Doğu Türkistan’da çocuklar aynı zamanda uygulanan köle işçiliğin unsurlarından biridir. Daha 6-7 yaşında çocukların bile kavurucu güneş altında pamuk tarlalarında, bağ bahçe işlerinde ve hatta kazma kürek kullanmanın gerekli olduğu yol çalışmalarında çalıştırıldıkları raporlanmaktadır. İşin aslı uzun yıllardır Doğu Türkistanlılar haşar sistemiyle; aile fertlerinden bir kişiyi angarya olarak çalışmak üzere Çin içlerine göndermek zorundadır. 2002’de başlatılan “İşçi İhraç Programı” kapsamında ise 14 yaş ve üzeri genç kızlar ve erkekler, zor kullanılarak Çin’in iç ve doğu bölgelerine çalışmaya gönderilmektedir. Bu şekilde yüzbinlerce çocuk bulunmaktadır.

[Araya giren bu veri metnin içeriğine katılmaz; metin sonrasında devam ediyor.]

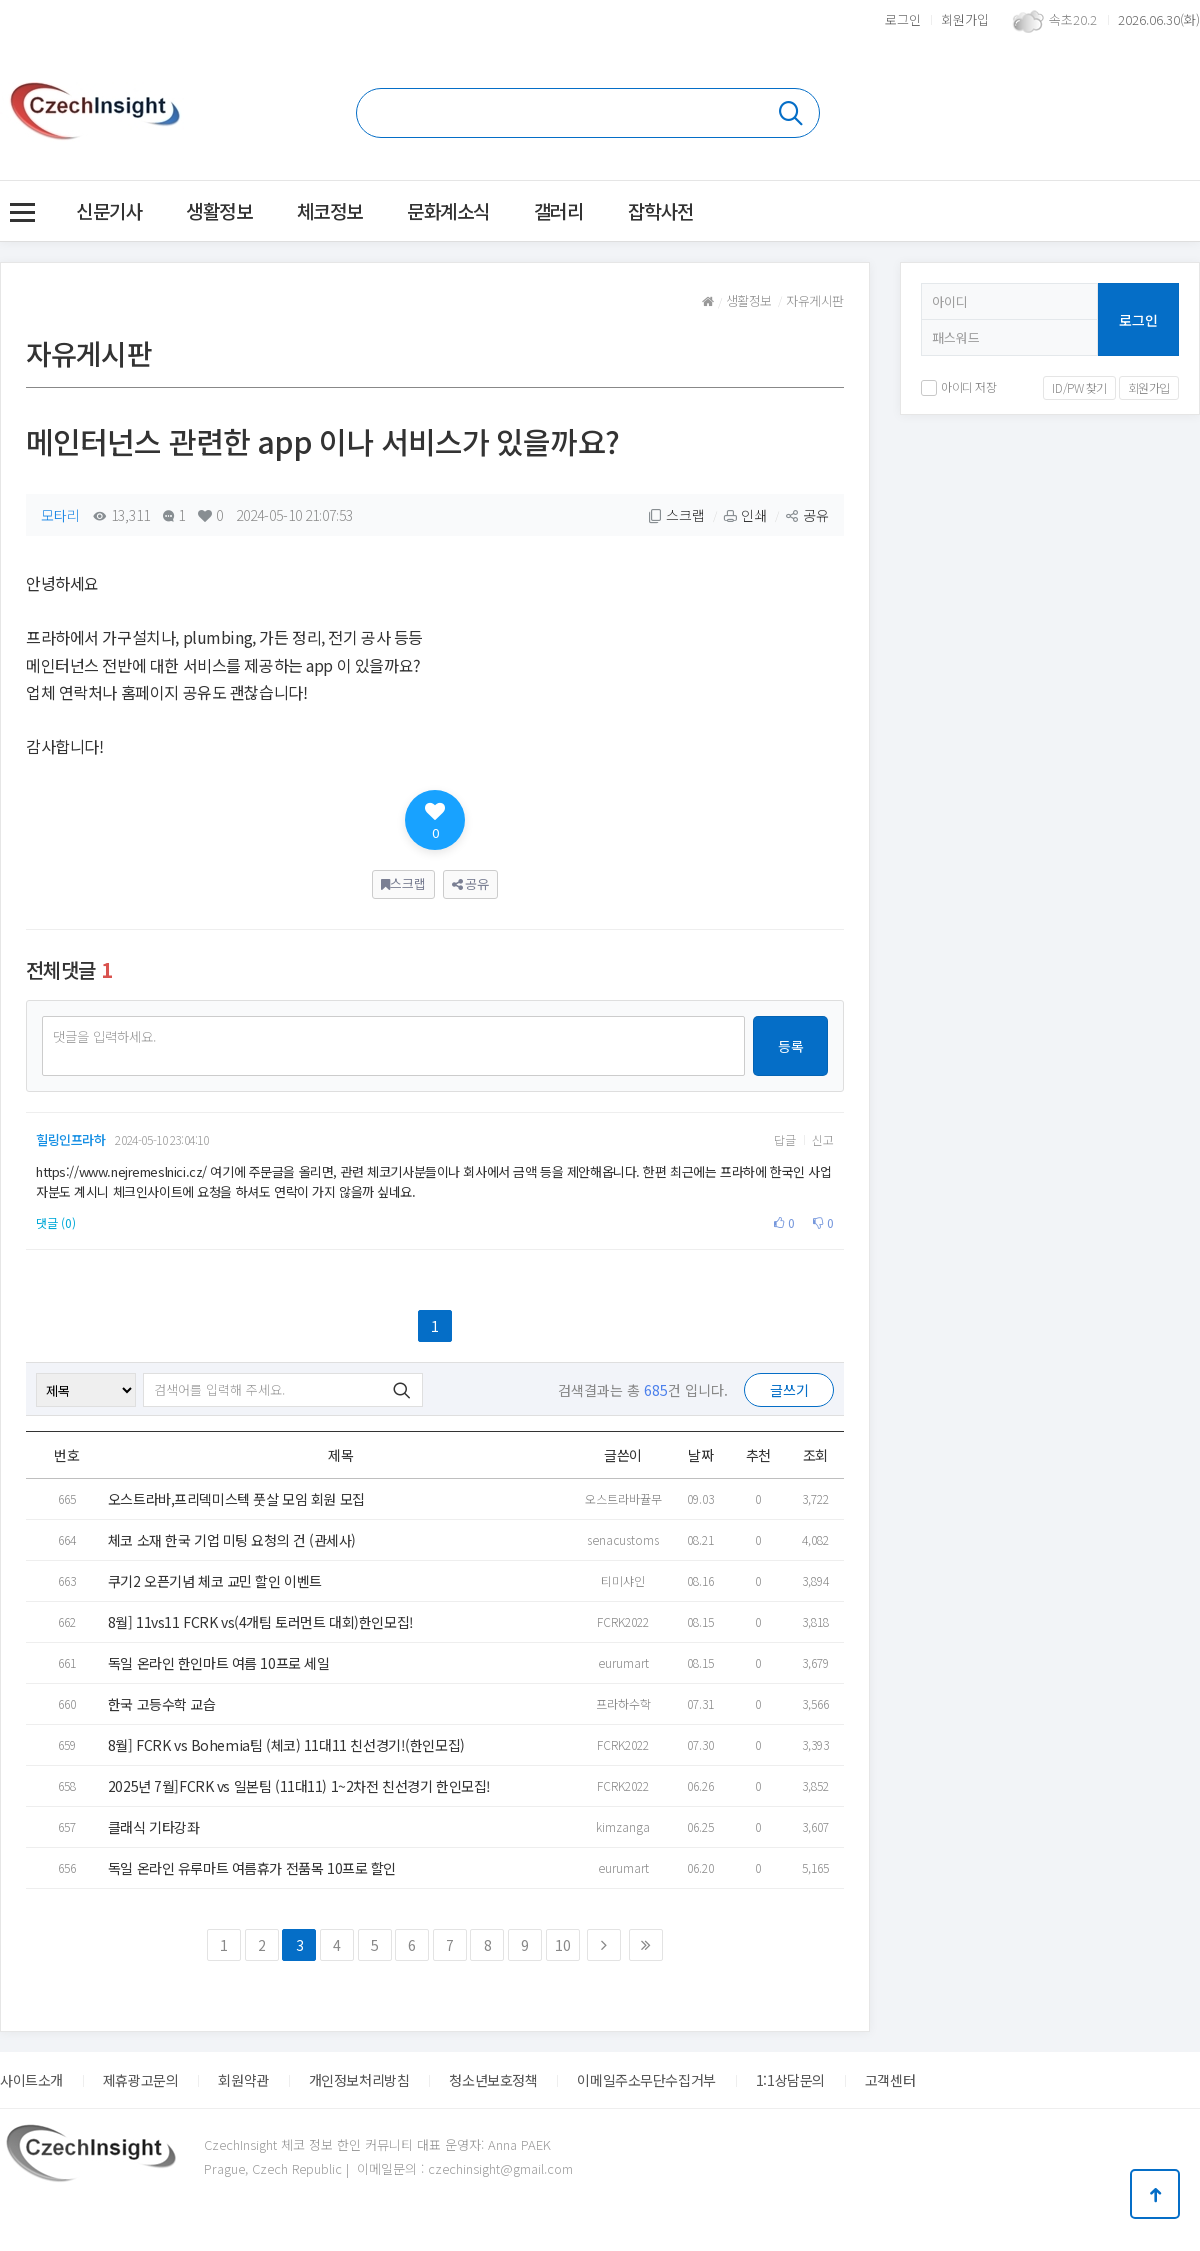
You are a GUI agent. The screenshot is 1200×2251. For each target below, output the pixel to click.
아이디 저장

Doğu Türkistan’da çocuklar için bir başka tehdit unsuru da BM soykırım suçları maddelerinden olan “neslin yok edilmesine” yönelik uygulamalara maruz kalmalarıdır. Mahiyetine dair hiçbir bilgi sunulmayan yiyecek ve içeceklerin Doğu Türkistanlı Uygur, Kazak ve Kırgız çocuklarına verilmesi ve onların aşılanması, oldukça şüphe uyandırıcıdır. Çin’de “kimsesiz çocuklar” olarak yetiştirilen bu çocukların hiçbir zaman gerçek ailelerine kavuşamayacak olması, mensup oldukları dine ve milliyete dair hiçbir şey öğrenemeyecek olmaları, bu çocukların içinde bulundukları korkunç tabloyu daha net bir şekilde göstermektedir. BM İnsan Hakları Komisyon üyesi olan Çin’in, mensup olduğu komisyonun üyelik şatlarını yerine getirtmesi ve toplama kamplarındaki çocuk zulmüne bir an evvel son vermesi gerekmektedir.
KAYNAKÇA:
ERDİNÇ, Oğuz. “500 bin çocuk Çin’in sadakat kampında”. KARAR. (29.12.2019). https://www.karar.com/dunya-haberleri/500-bin-cocuk-cinin-sadakat-kampinda-1429262. (08.11.2021).
HUMAN RIGHTS WATC. “China: Children Caught in Xinjiang Crackdown”. https://www.hrw.org/news/2018/10/16/china-children-caught-xinjiang-crackdown. (08.11.2021).
QIN, Amy. “In China’s Crackdown on Muslims, Children Have Not Been Spared”. The New York Times. (28.12.2019). https://www.nytimes.com/2019/12/28/world/asia/china-xinjiang-children-boarding-schools.html. (08.11.2021).
NAR, Cansu. “Doğu Türkistanlı Çocuklar”. İnsamer. (18.11.2020). https://insamer.com/tr/dogu-turkistanli-cocuklar_3484.html. (08.11.2021).
TÜRKİSTAN PRESS. http://turkistanpress.com/page/2-milyon-uygur-turku-cocuk-cinlilestirme-merkezinde-tutuluyor/460. (08.11.2021).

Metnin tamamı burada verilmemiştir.